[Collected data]
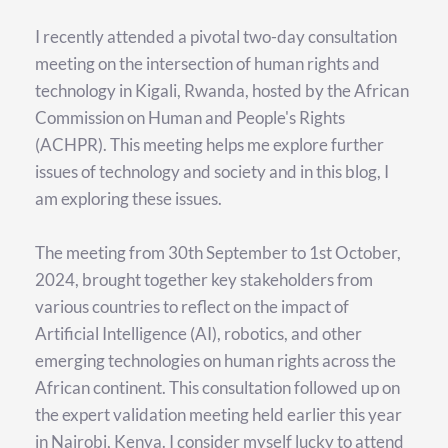
I recently attended a pivotal two-day consultation 
meeting on the intersection of human rights and 
technology in Kigali, Rwanda, hosted by the African 
Commission on Human and People's Rights 
(ACHPR). This meeting helps me explore further 
issues of technology and society and in this blog, I 
am exploring these issues.
The meeting from 30th September to 1st October, 
2024, brought together key stakeholders from 
various countries to reflect on the impact of 
Artificial Intelligence (AI), robotics, and other 
emerging technologies on human rights across the 
African continent. This consultation followed up on 
the expert validation meeting held earlier this year 
in Nairobi, Kenya. I consider myself lucky to attend 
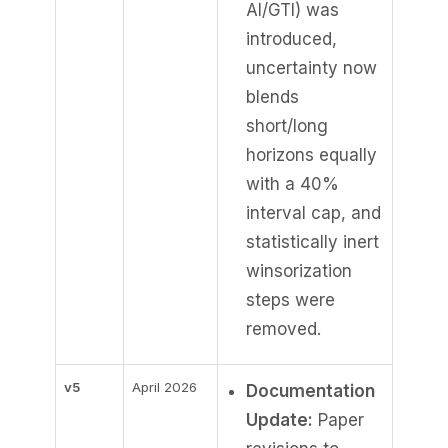
AI/GTI) was
introduced,
uncertainty now
blends
short/long
horizons equally
with a 40%
interval cap, and
statistically inert
winsorization
steps were
removed.
v5
April 2026
Documentation
Update:
Paper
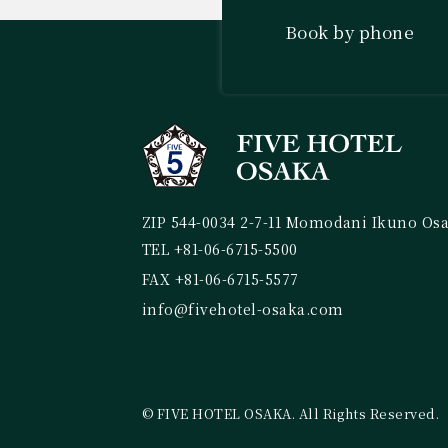
Book by phone
ZIP 544-0034 2-7-11 Momodani Ikuno Os
TEL +81-06-6715-5500
FAX +81-06-6715-5577
info@fivehotel-osaka.com
© FIVE HOTEL OSAKA. All Rights Reserved.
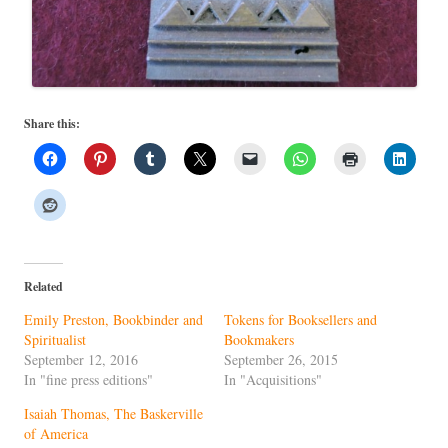
Share this:
Related
Emily Preston, Bookbinder and
Tokens for Booksellers and
Spiritualist
Bookmakers
September 12, 2016
September 26, 2015
In "fine press editions"
In "Acquisitions"
Isaiah Thomas, The Baskerville
of America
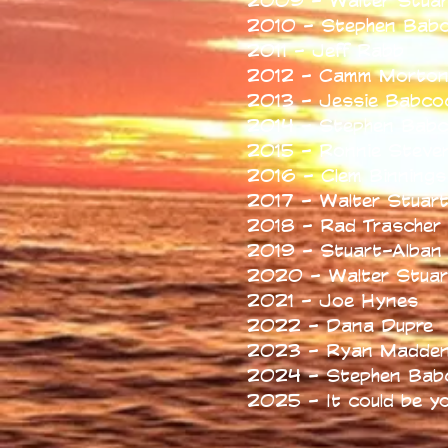
2009 - Walter Stuar
2010 - Stephen Bab
2011 - Jeff Rabb
2012 - Camm Morto
2013 - Jessie Babco
2014 - Stephen Bab
2015 - Ronnie Steve
2016 - Clem Binnings
2017 - Walter Stuar
2018 - Rad Trascher
2019 - Stuart-Alban 
2020 - Walter Stuar
2021 - Joe Hynes
2022 - Dana Dupre
2023 - Ryan Madde
2024 - Stephen Bab
2025 - It could be y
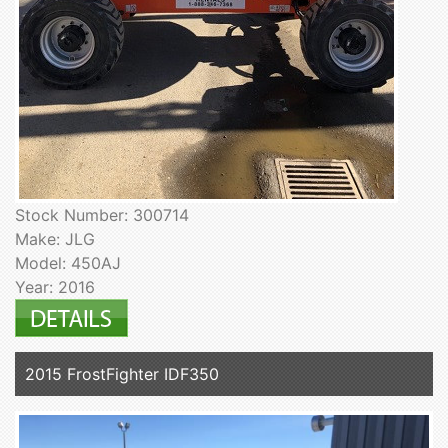
Stock Number: 300714
Make: JLG
Model: 450AJ
Year: 2016
2015 FrostFighter IDF350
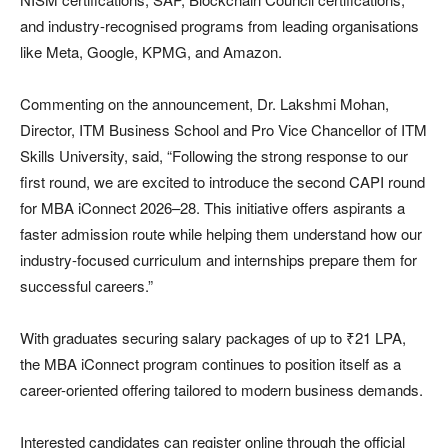
and industry-recognised programs from leading organisations
like Meta, Google, KPMG, and Amazon.
Commenting on the announcement, Dr. Lakshmi Mohan,
Director, ITM Business School and Pro Vice Chancellor of ITM
Skills University, said, “Following the strong response to our
first round, we are excited to introduce the second CAPI round
for MBA iConnect 2026–28. This initiative offers aspirants a
faster admission route while helping them understand how our
industry-focused curriculum and internships prepare them for
successful careers.”
With graduates securing salary packages of up to ₹21 LPA,
the MBA iConnect program continues to position itself as a
career-oriented offering tailored to modern business demands.
Interested candidates can register online through the official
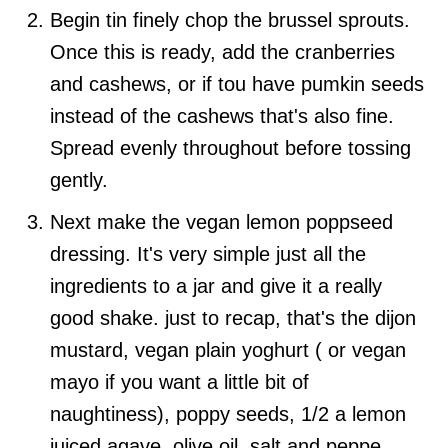
Begin tin finely chop the brussel sprouts.
Once this is ready, add the cranberries
and cashews, or if tou have pumkin seeds
instead of the cashews that's also fine.
Spread evenly throughout before tossing
gently.
Next make the vegan lemon poppseed
dressing. It's very simple just all the
ingredients to a jar and give it a really
good shake. just to recap, that's the dijon
mustard, vegan plain yoghurt ( or vegan
mayo if you want a little bit of
naughtiness), poppy seeds, 1/2 a lemon
juiced agave, olive oil, salt and peppe.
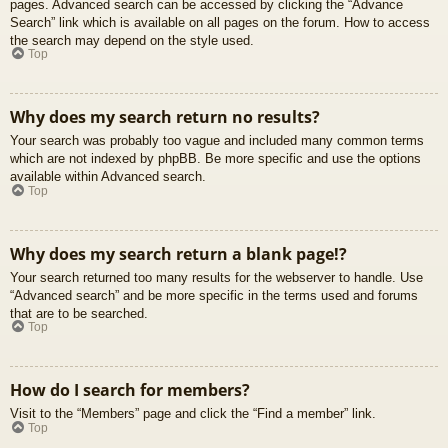
pages. Advanced search can be accessed by clicking the “Advance
Search” link which is available on all pages on the forum. How to access
the search may depend on the style used.
Top
Why does my search return no results?
Your search was probably too vague and included many common terms
which are not indexed by phpBB. Be more specific and use the options
available within Advanced search.
Top
Why does my search return a blank page!?
Your search returned too many results for the webserver to handle. Use
“Advanced search” and be more specific in the terms used and forums
that are to be searched.
Top
How do I search for members?
Visit to the “Members” page and click the “Find a member” link.
Top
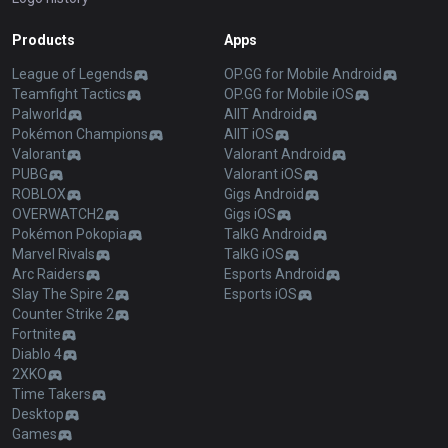
Products
Apps
League of Legends
OP.GG for Mobile Android
Teamfight Tactics
OP.GG for Mobile iOS
Palworld
AllT Android
Pokémon Champions
AllT iOS
Valorant
Valorant Android
PUBG
Valorant iOS
ROBLOX
Gigs Android
OVERWATCH2
Gigs iOS
Pokémon Pokopia
TalkG Android
Marvel Rivals
TalkG iOS
Arc Raiders
Esports Android
Slay The Spire 2
Esports iOS
Counter Strike 2
Fortnite
Diablo 4
2XKO
Time Takers
Desktop
Games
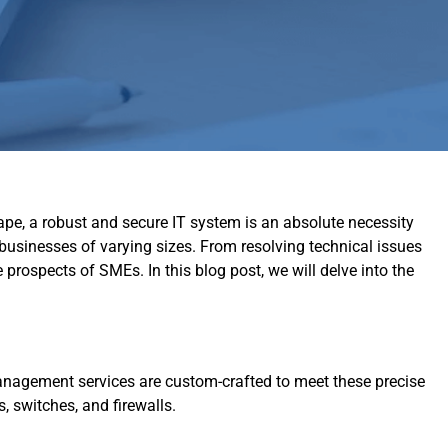
ape, a robust and secure IT system is an absolute necessity
 businesses of varying sizes. From resolving technical issues
prospects of SMEs. In this blog post, we will delve into the
anagement services are custom-crafted to meet these precise
, switches, and firewalls.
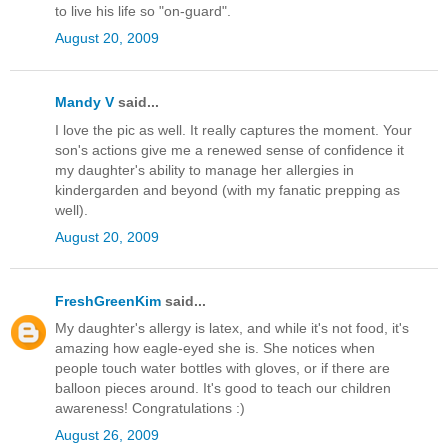
to live his life so "on-guard".
August 20, 2009
Mandy V
said...
I love the pic as well. It really captures the moment. Your
son's actions give me a renewed sense of confidence it
my daughter's ability to manage her allergies in
kindergarden and beyond (with my fanatic prepping as
well).
August 20, 2009
FreshGreenKim
said...
My daughter's allergy is latex, and while it's not food, it's
amazing how eagle-eyed she is. She notices when
people touch water bottles with gloves, or if there are
balloon pieces around. It's good to teach our children
awareness! Congratulations :)
August 26, 2009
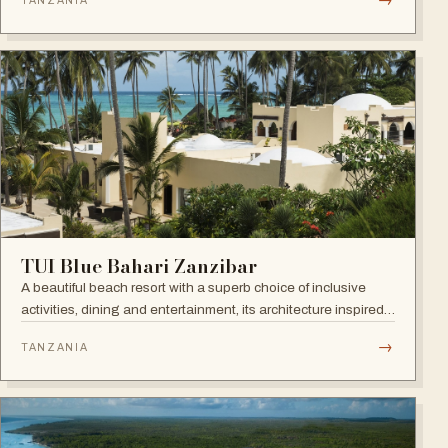
TANZANIA
Town. Open since September 2022.
TUI Blue Bahari Zanzibar
A beautiful beach resort with a superb choice of inclusive
activities, dining and entertainment, its architecture inspired
by the Arabic history of the island and its African heart.
→
TANZANIA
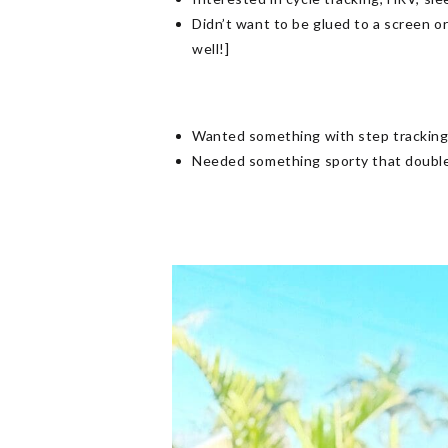
Didn’t want to be glued to a screen o
well!]
Wanted something with step tracking, 
Needed something sporty that doubled 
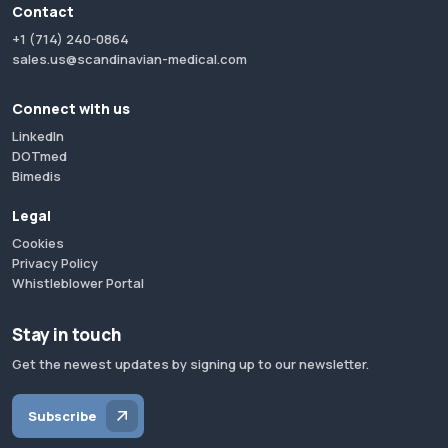
Contact
+1 (714) 240-0864
sales.us@scandinavian-medical.com
Connect with us
LinkedIn
DOTmed
Bimedis
Legal
Cookies
Privacy Policy
Whistleblower Portal
Stay in touch
Get the newest updates by signing up to our newsletter.
Subscribe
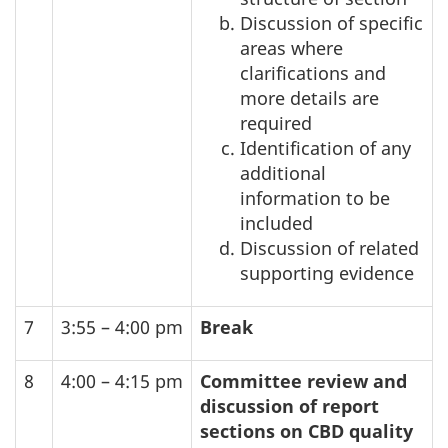
Discussion of specific
areas where
clarifications and
more details are
required
Identification of any
additional
information to be
included
Discussion of related
supporting evidence
7
3:55 – 4:00 pm
Break
8
4:00 – 4:15 pm
Committee review and
discussion of report
sections on
CBD
quality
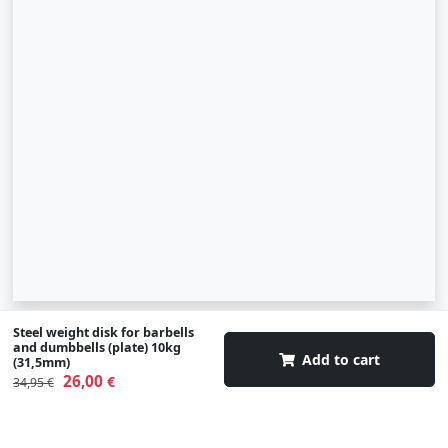
Steel weight disk for barbells
© 2007-2026 SIA "Zinva" | Morex.lv
and dumbbells (plate) 10kg
Add to cart
(31,5mm)
Scroll To Up
26,00
€
34,95 €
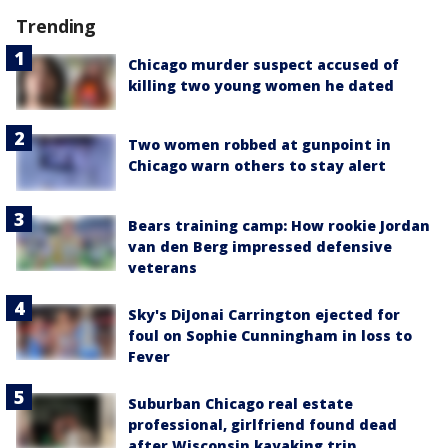
Trending
Chicago murder suspect accused of
killing two young women he dated
Two women robbed at gunpoint in
Chicago warn others to stay alert
Bears training camp: How rookie Jordan
van den Berg impressed defensive
veterans
Sky's DiJonai Carrington ejected for
foul on Sophie Cunningham in loss to
Fever
Suburban Chicago real estate
professional, girlfriend found dead
after Wisconsin kayaking trip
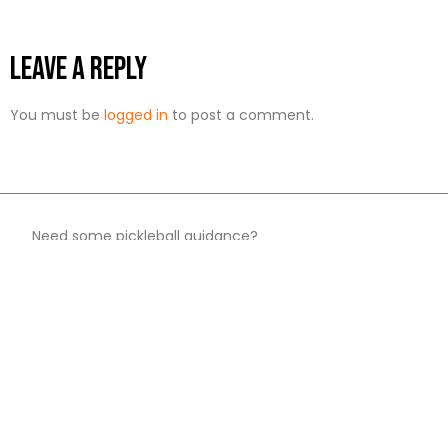
Leave a Reply
You must be
logged in
to post a comment.
Need some pickleball guidance?​
We help by reviewing popular products and
where you can buy them.​
Reviews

▶ _Exercise_:
In the entries above, find the line with "Documentation" and the line with "2013 - Jessie Babco". Return exactly those lines and all the ones between them, pictures excluded.

▶ _Exercise solution_:
Documentation
Update:
Paper
Book by phone
ZIP 544-0034 2-7-11 Momodani Ikuno Os
TEL +81-06-6715-5500
FAX +81-06-6715-5577
info@fivehotel-osaka.com
© FIVE HOTEL OSAKA. All Rights Reserved.
Share this:
Related
Emily Preston, Bookbinder and
Tokens for Booksellers and
Spiritualist
Bookmakers
September 12, 2016
September 26, 2015
In "fine press editions"
In "Acquisitions"
Isaiah Thomas, The Baskerville
of America
2009 - Walter Stuar
2010 - Stephen Bab
2011 - Jeff Rabb
2012 - Camm Morto
2013 - Jessie Babco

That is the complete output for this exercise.